Acheminer vers les clients une production de chaux de 22 tonnes (estimation pour Chevenez - Combe Ronde) nécessitait une trentaine de transports. On comprend mieux l'importance de la voierie, et l'avantage d'élever les chaufours à proximité des voies. Néanmoins, dans le cas de Boncourt, ce sont peut-être les voies qui ont été aménagées en raison d'une activité intense et sans doute pérenne de production de chaux.

Dans les archives, les premières mentions de la production de chaux remontent au milieu du 16e siècle. Les demandes de construction de fours, par des particuliers ou des collectivités, sont adressées au prince-évêque, soumises à autorisation, et font l'objet d'une taxe. Le 18e siècle se caractérise en Ajoie par la généralisation d'une pratique déjà attestée au siècle précédent: la calcination du calcaire dans des fours de tuiliers. Cette activité semble avoir été indispensable à la rentabilité des tuileries, mais il y a sans doute aussi une volonté du pouvoir confier la calcination à des artisans qui avaient une parfaite maîtrise du feu. Car il apparaît clairement que du 16e au 18e siècles, les autorités ont toujours eu souci de la gestion du combustible, à cause d'une exploitation intense des forêts dont le bois alimentait des forges et des verreries des princes-évêques.

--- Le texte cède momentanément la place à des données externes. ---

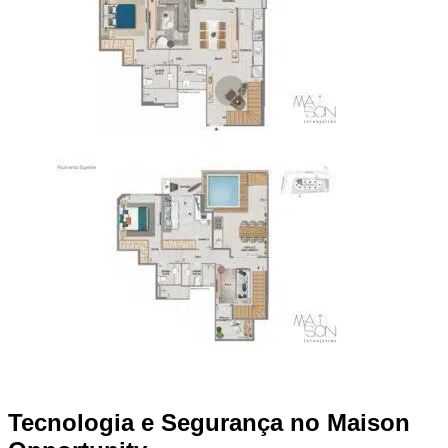
Tecnologia e Segurança no Maison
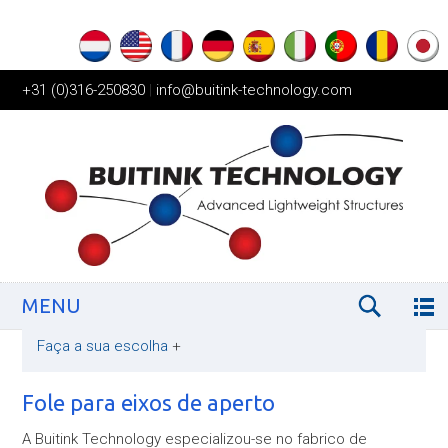
+31 (0)316-250830
|
info@buitink-technology.com
MENU
Faça a sua escolha
+
Fole para eixos de aperto
A Buitink Technology especializou-se no fabrico de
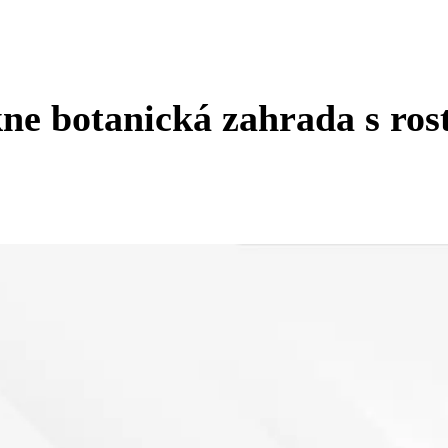
e botanická zahrada s rostl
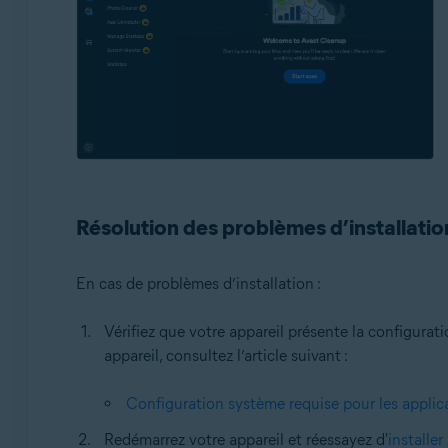
Résolution des problèmes d’installatio
En cas de problèmes d’installation :
Vérifiez que votre appareil présente la configurat
appareil, consultez l’article suivant :
Configuration système requise pour les applic
Redémarrez votre appareil et réessayez d'
installe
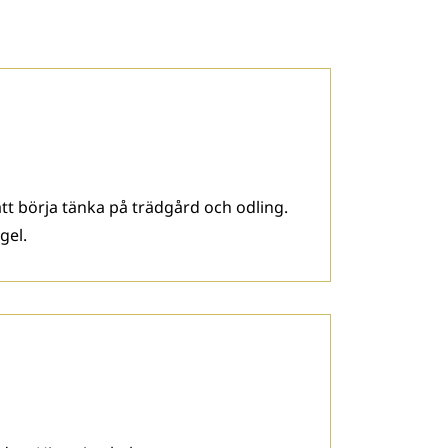
tt börja tänka på trädgård och odling.
gel.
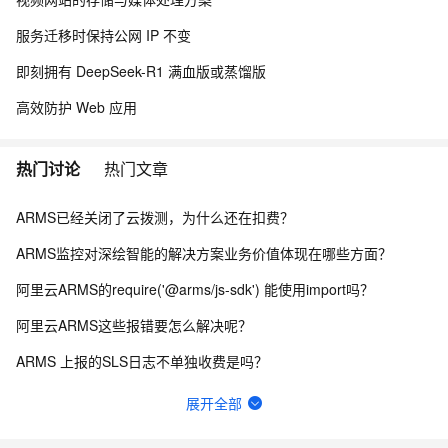
服务迁移时保持公网 IP 不变
即刻拥有 DeepSeek-R1 满血版或蒸馏版
高效防护 Web 应用
热门讨论
热门文章
ARMS已经关闭了云拨测，为什么还在扣费？
ARMS监控对深绘智能的解决方案业务价值体现在哪些方面？
阿里云ARMS的require('@arms/js-sdk') 能使用import吗？
阿里云ARMS这些报错要怎么解决呢？
ARMS 上报的SLS日志不单独收费是吗？
为什么阿里云ARMS地域只有杭州啊？
展开全部
Grafana中关于K线图时间轴问题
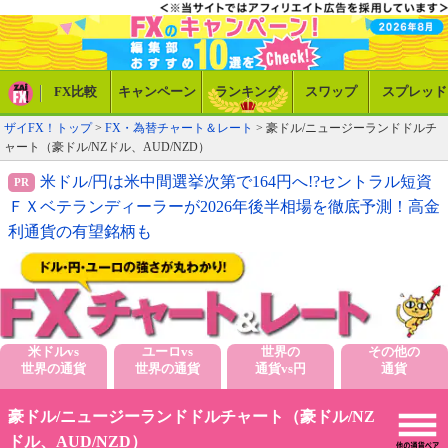
FX比較
キャンペーン
ランキング
スワップ
スプレッド
ザイFX！トップ
>
FX・為替チャート＆レート
> 豪ドル/ニュージーランドドルチ
ャート（豪ドル/NZドル、AUD/NZD）
米ドル/円は米中間選挙次第で164円へ!?セントラル短資
ＦＸベテランディーラーが2026年後半相場を徹底予測！高金
利通貨の有望銘柄も
米ドルvs
ユーロvs
世界の
その他の
世界の通貨
世界の通貨
通貨vs円
通貨
豪ドル/ニュージーランドドルチャート（豪ドル/NZ
ドル、AUD/NZD）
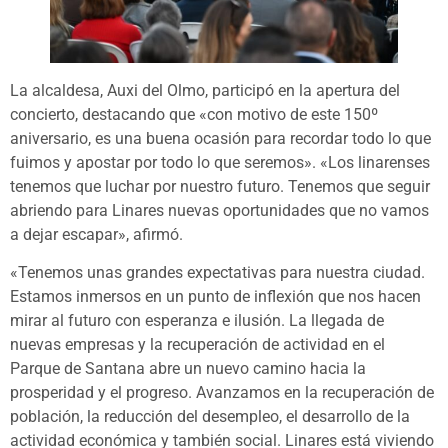
La alcaldesa, Auxi del Olmo, participó en la apertura del
concierto, destacando que «con motivo de este 150º
aniversario, es una buena ocasión para recordar todo lo que
fuimos y apostar por todo lo que seremos». «Los linarenses
tenemos que luchar por nuestro futuro. Tenemos que seguir
abriendo para Linares nuevas oportunidades que no vamos
a dejar escapar», afirmó.
«Tenemos unas grandes expectativas para nuestra ciudad.
Estamos inmersos en un punto de inflexión que nos hacen
mirar al futuro con esperanza e ilusión. La llegada de
nuevas empresas y la recuperación de actividad en el
Parque de Santana abre un nuevo camino hacia la
prosperidad y el progreso. Avanzamos en la recuperación de
población, la reducción del desempleo, el desarrollo de la
actividad económica y también social. Linares está viviendo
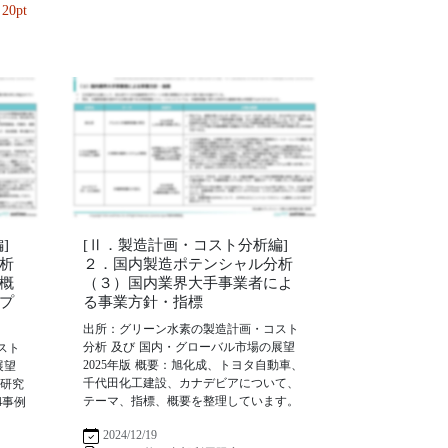
20pt
]
[Ⅱ．製造計画・コスト分析編]
析
２．国内製造ポテンシャル分析
概
（３）国内業界大手事業者によ
プ
る事業方針・指標
出所：グリーン水素の製造計画・コスト
分析 及び 国内・グローバル市場の展望
スト
2025年版 概要：旭化成、トヨタ自動車、
展望
千代田化工建設、カナデビアについて、
ー研究
テーマ、指標、概要を整理しています。
4事例
2024/12/19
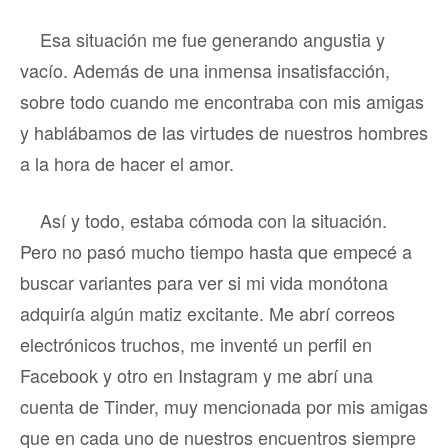
Esa situación me fue generando angustia y
vacío. Además de una inmensa insatisfacción,
sobre todo cuando me encontraba con mis amigas
y hablábamos de las virtudes de nuestros hombres
a la hora de hacer el amor.
Así y todo, estaba cómoda con la situación.
Pero no pasó mucho tiempo hasta que empecé a
buscar variantes para ver si mi vida monótona
adquiría algún matiz excitante. Me abrí correos
electrónicos truchos, me inventé un perfil en
Facebook y otro en Instagram y me abrí una
cuenta de Tinder, muy mencionada por mis amigas
que en cada uno de nuestros encuentros siempre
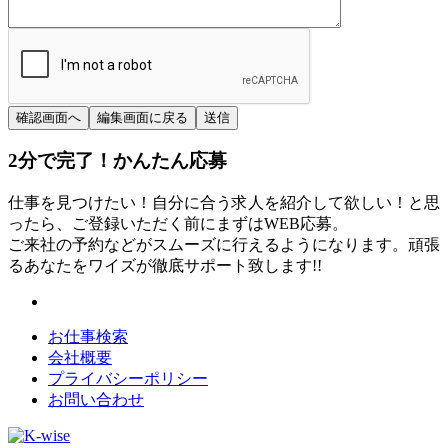
2分
で
完了！かんたん応募
仕事を見つけたい！自分に合う求人を紹介して欲しい！と思
ったら、ご登録いただく前にまずはWEB応募。
ご来社の予約などがスムーズに行えるようになります。頑張
るあなたをワイズが徹底サポート致します!!
お仕事検索
会社概要
プライバシーポリシー
お問い合わせ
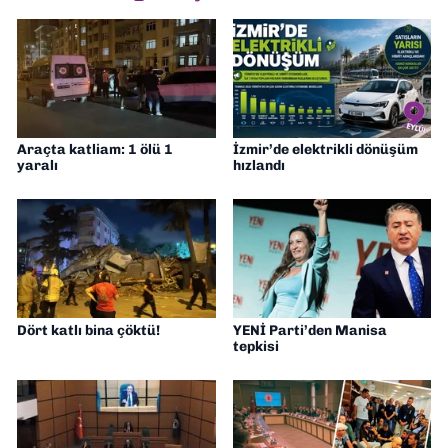
Araçta katliam: 1 ölü 1
İzmir’de elektrikli dönüşüm
yaralı
hızlandı
Dört katlı bina çöktü!
YENİ Parti’den Manisa
tepkisi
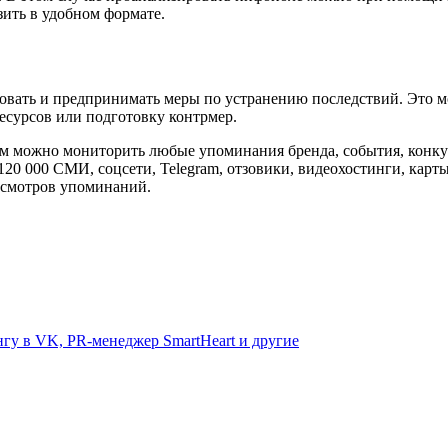
ить в удобном формате.
ровать и предпринимать меры по устранению последствий. Это м
есурсов или подготовку контрмер.
ем можно мониторить любые упоминания бренда, события, конкур
20 000 СМИ, соцсети, Telegram, отзовики, видеохостинги, карты
осмотров упоминаний.
гу в VK, PR-менеджер SmartHeart и другие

L'ultime changement date des années 1780-1790, avec l'arrivée de chaufourniers itinérants originaires du Jura français. Les commanditaires sont alors les communes qui revendent la chaux aux particuliers. La venue d'artisans étrangers pourrait avoir été causée par un arrêt de production dans les tuileries. Mais en marge de ces spécialistes, les maçons locaux ont continué à produire de la chaux jusqu'au début du 20e siècle.